What are the institutionalised causes of defence procurement difficulties

An answer to a recent letter that exemplifies much of the public confusion on key defence planning issues.

Friday, 27 April 2012
Letter to The Australian
(not published)

John Evans (Letters, 27/4) exemplifies many of the misconceptions bedevilling effective debate on defence issues. 

Civil-control-of- the-military (by ministers on behalf of parliament) is a necessary constitutional function disputed by no-one. 

Indeed controversy over the last year is chiefly because our defence force have unusually had to insist it be exercised properly by their Minister as per the Defence Act. 

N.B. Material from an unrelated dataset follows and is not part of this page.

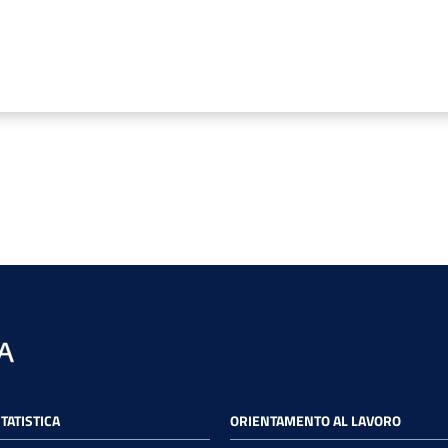
STATISTICA
ORIENTAMENTO AL LAVORO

Cries of “civilian control”, on the other hand, are invariably false-flag and usually partisan excuses for incompetent political or bureaucratic governance contrary to the national interest. 

Under governments of both political persuasions defence budgetary woes are institutionalised by four inter-related phenomena. 

First, few Australians now know much about defence planning or war, especially through personal or even extended-family experience. 

Hence the popular fallacy of assuming investment should be linked rigidly now to perceived threats that are rarely agreed, or agreed  in time, or are different to what happens in the future anyway. 

Rather than invest to sustain effective base capabilities, and foster adaptability, to cope with a largely unpredictable future. 

Second, few or even no Australians change their vote on a defence issue alone. 

Third, there are perennially clashing perspectives between politicians driven by three-year electoral cycles and the 10-15 year cycle needed to develop and field defence capabilities and the further 20-25 year cycle to sustain and eventually replace them. 

No politician invests more now to save money, and increase ADF operational efficiency, over the long run. Especially when it might cost votes now. 

Finally, as a steadily worsening problem over the last four decades, all this results in wildly fluctuating levels of defence investment and higher costs over the long term. 

What does increase is largely irrelevant blame-storming between the political parties, accountability confusion and specious ministerial excuses no matter who is Minister for Defence.